Je speelt eigenlijk in drie series tegelijk?
“Mijn personage komt in alle drie de series voor, ja. Zo kom ik in de Italiaanse serie verhaal halen bij iemand met wie ik een clash heb in de Duitse serie. Maar alleen in die laatste heb ik een hoofdrol.”

Was het lastig om je op zo’n groot project voor te bereiden?
“Ja, maar vooral omdat ik in sommige scènes Italiaans moest spreken. Dat is echt Swahili voor mij, ik begrijp er geen reet van. Gelukkig zat er een taalcoach op, maar je staat toch anders te spelen als je niet precies doorhebt wat iemand tegen je zegt. Dat Italiaans gaat ook zo ontzettend snel, die gasten gaan helemaal los. Ik moest me er af en toe doorheen bluffen, maar het ziet er goed uit. Ook mijn Frans klinkt wel oké. En Duits spreek ik inmiddels ook aardig, want ik heb al vaker projecten in Duitsland gedaan. Daar zeggen ze trouwens wel dat ik met een Süßer Akzent spreek, ook al doe ik mijn uiterste best alles strak (zet Duits accent op, red.) achter de tanden te houden.”

Ben je een grote voetballiefhebber?
“Nee, helemaal niet. Als er finales zijn, zit ik in het café en kan ik van mijn stoel springen als er een doelpunt gescoord wordt. Maar ik voel me niet thuis in stadions. Ik ben een beetje wars van die hele groepsdynamiek. Als iedereen op hetzelfde moment begint te schreeuwen, ben ik geneigd mijn mond te houden en te kijken hoe iedereen zich gedraagt. Beroepsdeformatie.”

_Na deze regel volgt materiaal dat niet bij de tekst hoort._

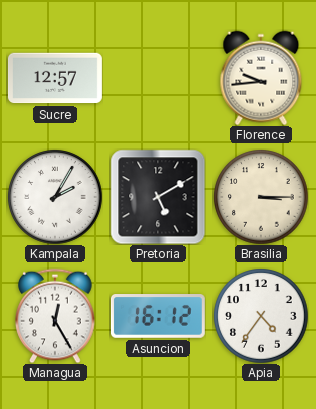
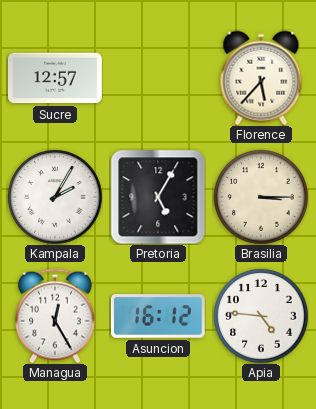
Florence: 9:44 -> 5:37
Pretoria: 5:10 -> 5:05
Apia: 4:36 -> 4:46
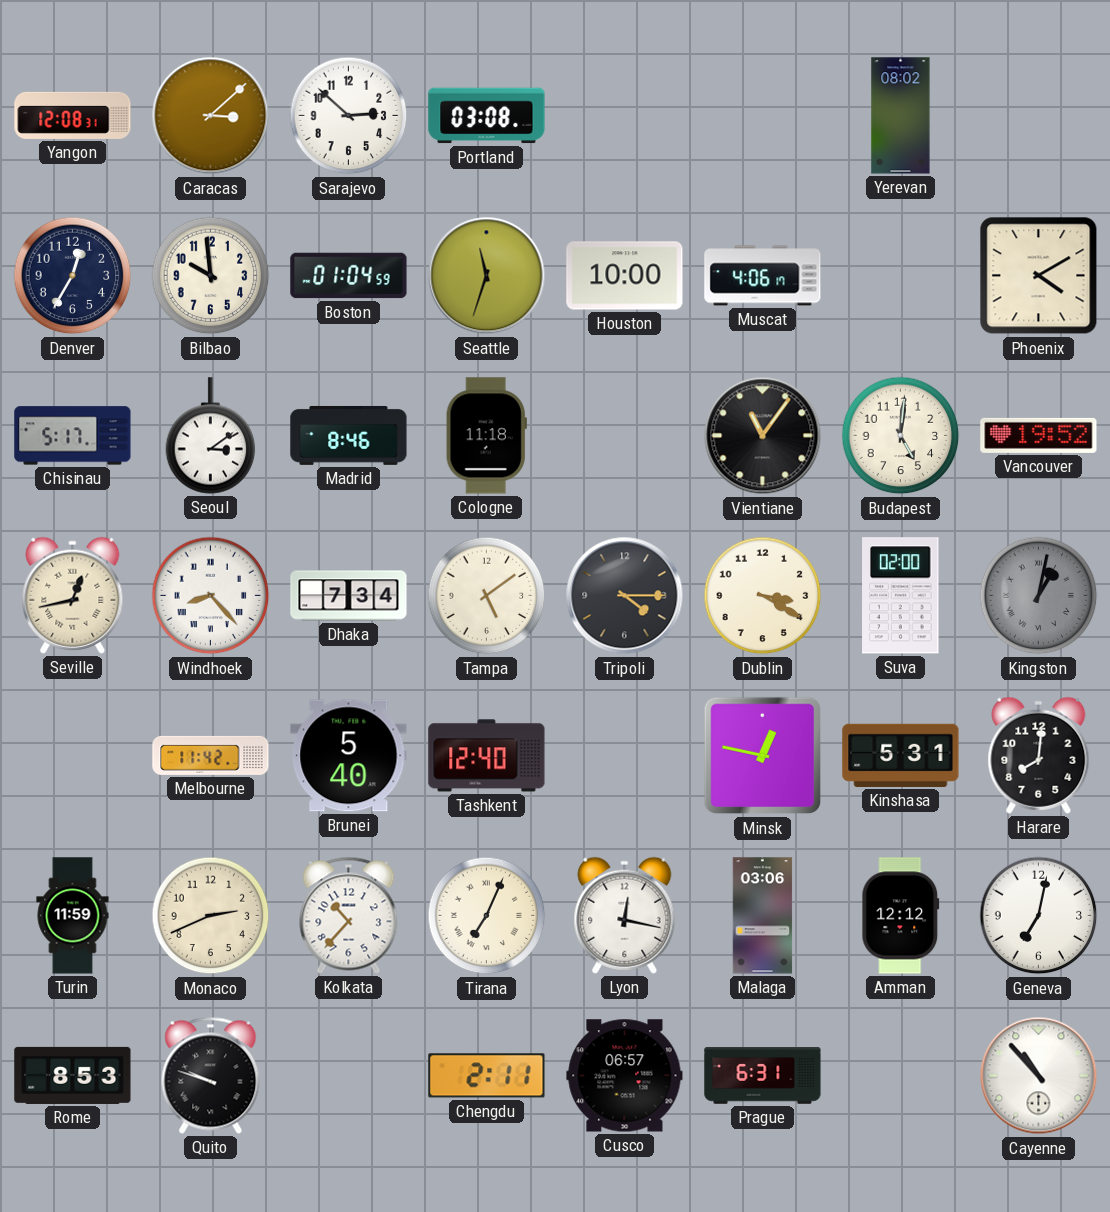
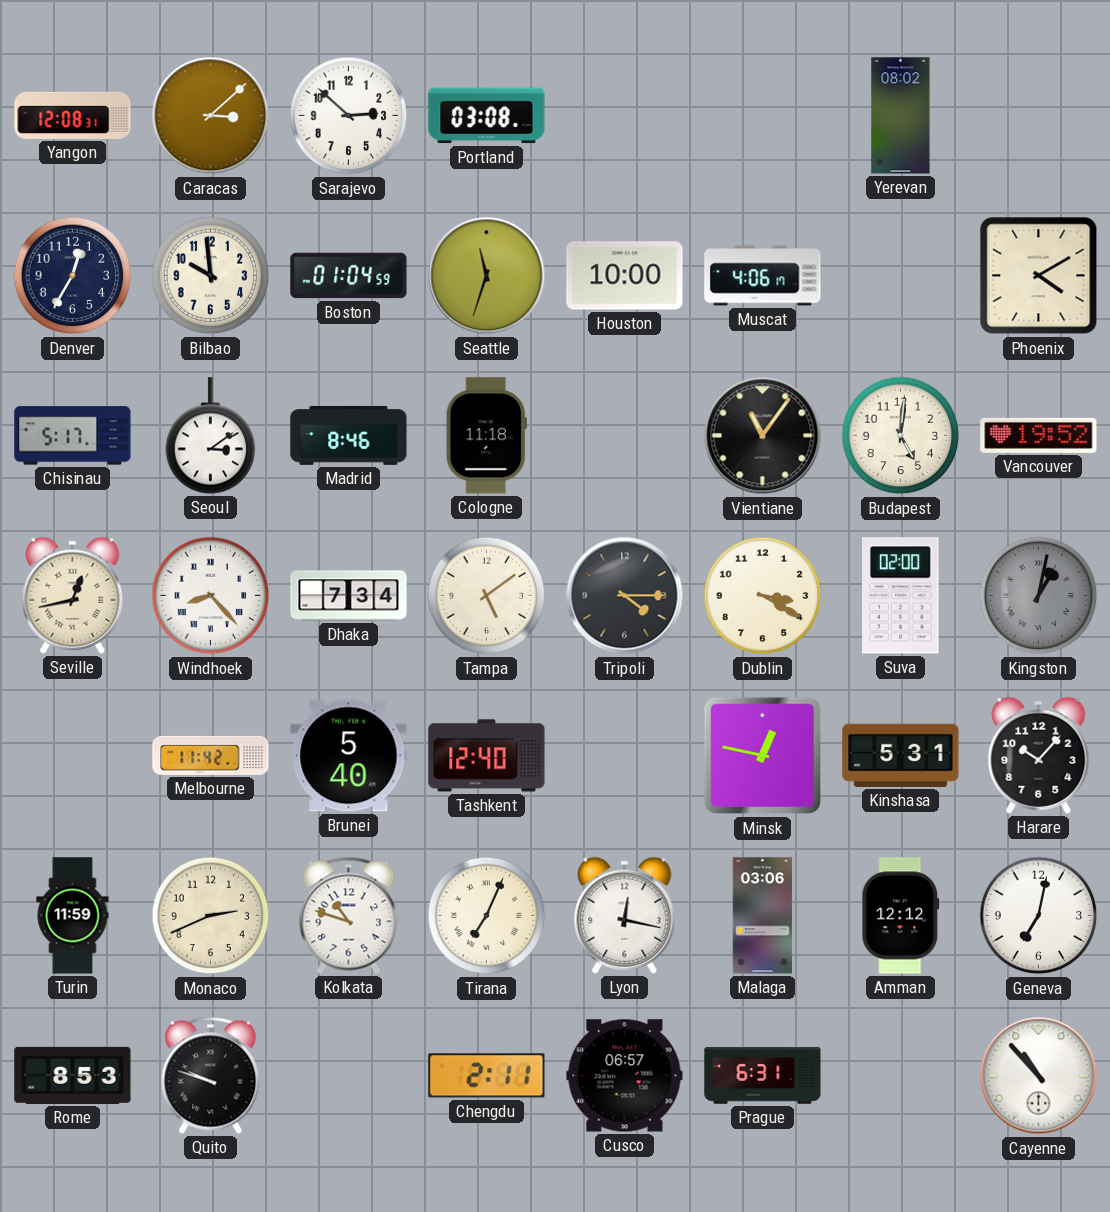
Harare: 8:01 -> 10:07
Kolkata: 10:37 -> 10:48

Is het toeval dat de serie uitkomt nu het WK in Qatar eraan komt?
“Het land wordt niet benoemd in de serie, maar ik sta wel ergens in de woestijn met emirs te praten. Er was de hele tijd een team van advocaten mee om zeker te weten dat de FIFA geen bezwaar kon maken tegen deze serie en de parallellen die daarin getrokken worden. De voetbalorganisatie in de serie heet de World Football Association. Maar ik denk dat deze serie wel laat zien hoe het mechanisme achter de stemming van een wereldwijde voetbalcompetitie werkt: iedereen heeft evenveel stemrecht, van Frankrijk tot Tonga. In de serie ga ik omkoping niet uit de weg om de stemmen mijn kant op te krijgen.”

Je speelt weer een louche figuur. Wat heb je met zulke rollen?
“Eigenlijk helemaal niets. Het is meer dat mensen me typecasten dan dat ik voor zulke rollen opteer. Bij seizoen vijf van Penoza zag ik er weleens tegenop: daar gaan we weer, een beetje stoer lopen en kwaad kijken. Maar als je eenmaal speelt, met leuke acteurs om je heen, krijg je vleugels. Ik heb net twee films gedraaid waarin ik een andere kant van mezelf laat zien. In de een speel ik een ingetogen priester die de gemeenschap bij elkaar probeert te houden, in de ander een man die zijn zoon verliest aan zelfdoding. Eén grote pan met ongecontroleerde gevoelens.”

Word je nog weleens benaderd door onderwereldfiguren die je herkennen uit Penoza?
“Dat blijft, ja. Hartstikke leuk. Figuren met een enkelband die bij het pompstation op me aflopen om te zeggen dat ze zo van Penoza hebben genoten in de lik. Die ben ik nooit uit de weg gegaan, hoor. Het is een luxe om zo dicht bij je personage te komen. Zo kun je die wat gelaagder maken. En ik vind het altijd prettig om van zulke mensen te horen dat ze mijn rol geloofwaardig vonden. Het zijn rotzakken, maar wel leuke rotzakken.”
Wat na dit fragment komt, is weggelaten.